You are asking 2 different questions, or rather you have 2 different tags on your question - repository and mirrors.
Most of the answers have already addressed the why and how behind mirrors. As one more anecdote (and the plural of anecdote is data!) I run a mirror of Mint, Ubuntu, and Debian simply to provide much quicker access in the computer lab I teach in. 20 folks all getting updates at once, or doing netinstalls, or ... goes much quicker at gigabit speed vs. the 5mb internet that feeds the building.
But repositories....
The ideas behind the repos for Ubuntu actually all start with Debian (which Ubuntu is heavily based on) and Debian's package management system which includes the apt
utilities in various versions and incarnations (apt
, apt-get
, aptitude
, etc). With the Debian package management system, a standard base system is told where to get software packages and updates from. This could be any number of sources - hard drives, cd-rom/dvd, network share, or via network protocol like http(s), ftp, and rsync. Part of this information includes what software is available, and what packages depend on what other packages all the way down to the base system.

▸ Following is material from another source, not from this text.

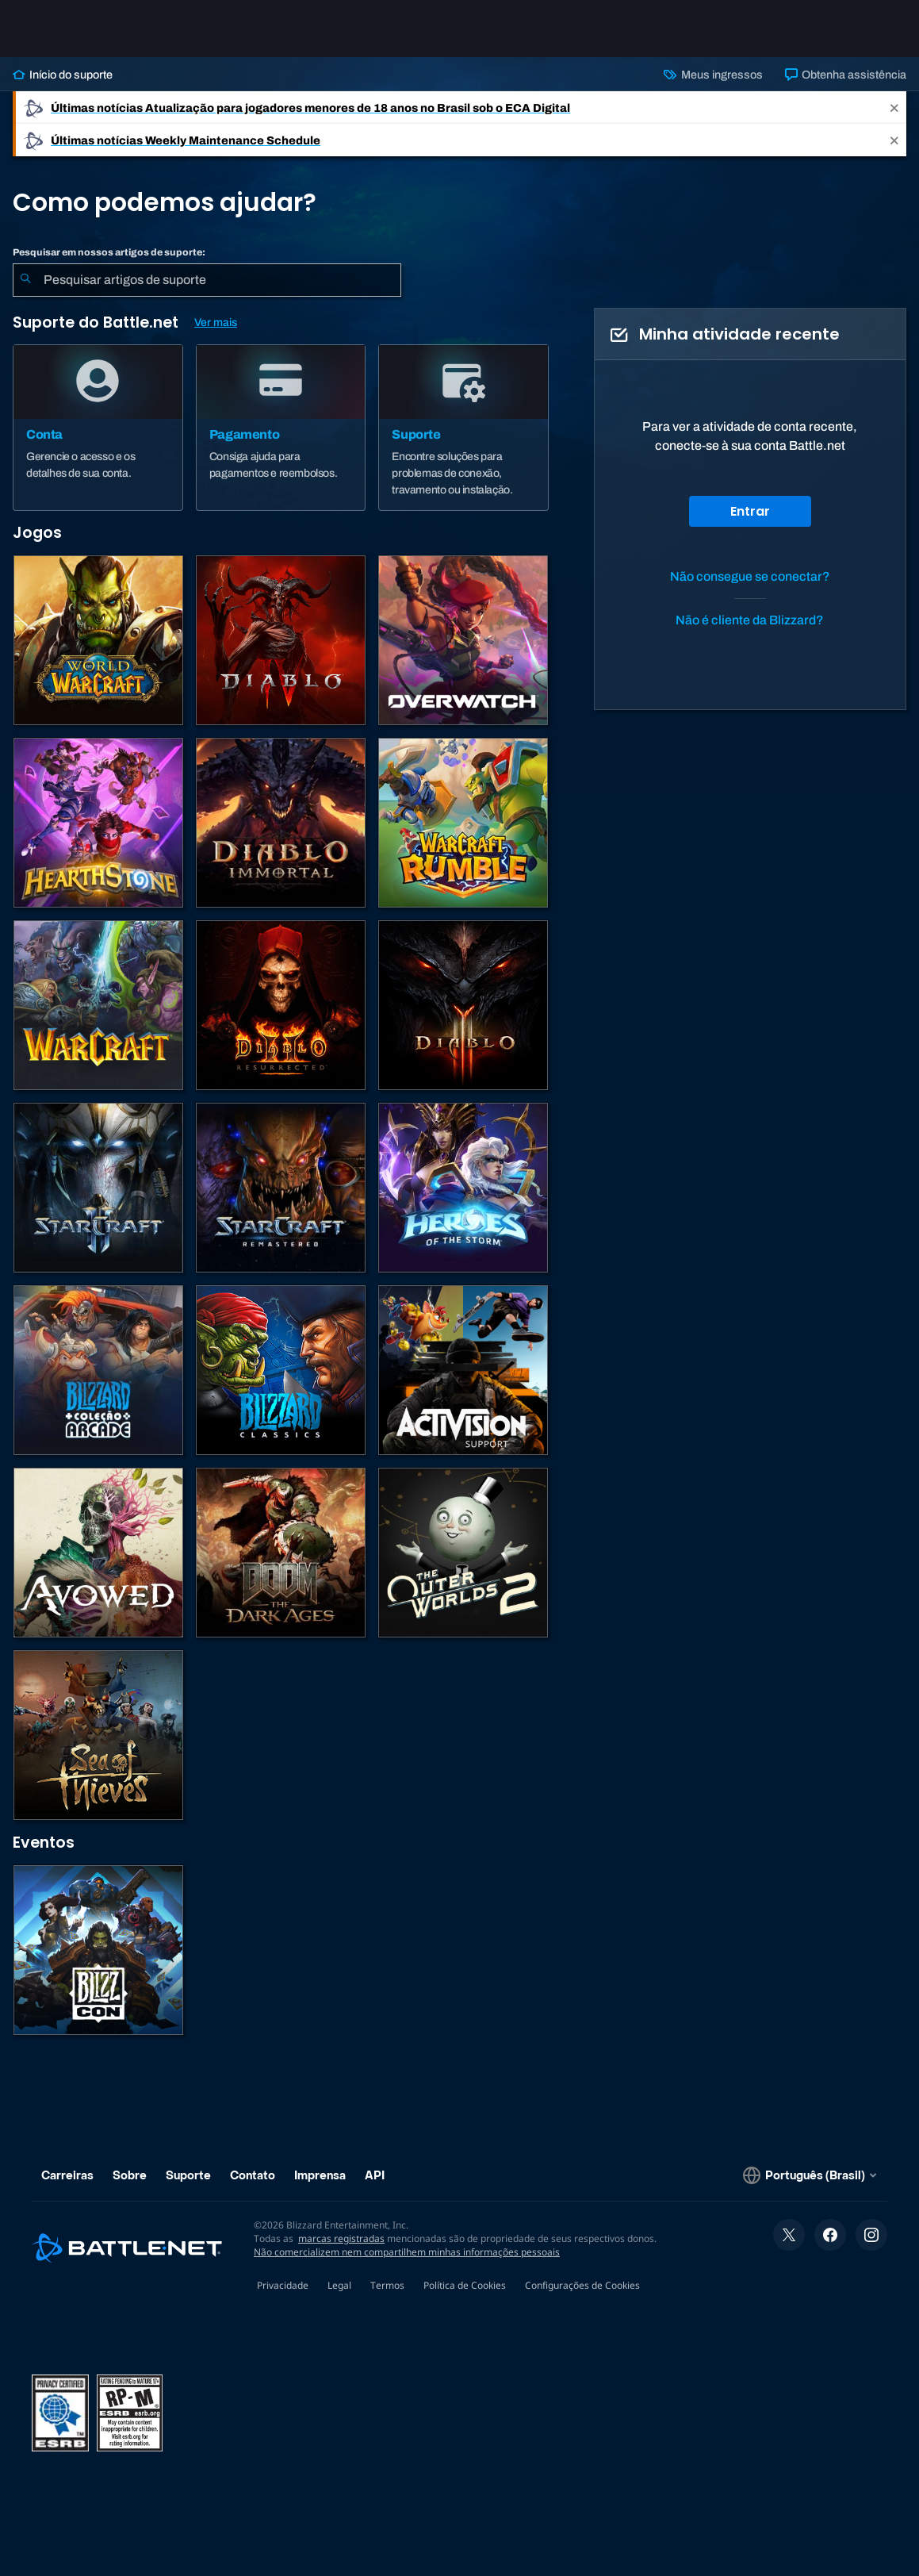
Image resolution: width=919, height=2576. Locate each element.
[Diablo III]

This allows you to run a command like apt-get install task-mate-desktop
and the package management system says "well, you need to have this version of libraryA installed, and that version of libraryB installed and foo version 3.14 and ... " and since it knows what you have installed, it knows what it needs to retrieve from the source (quite probably one of those mirrors you were asking about), and it goes gets what it needs and installs it all. Note that the GUI software management tools in Ubuntu et al. are all just front ends to apt and dpkg.
Now, the Debian/Ubuntu/Mint/etc. folks aren't the only ones doing stuff like this. The BSD releases and the ports collection as well as the pkg
tool, yum
for Redhat and similar distributions, the portage collection from Gentoo, and others.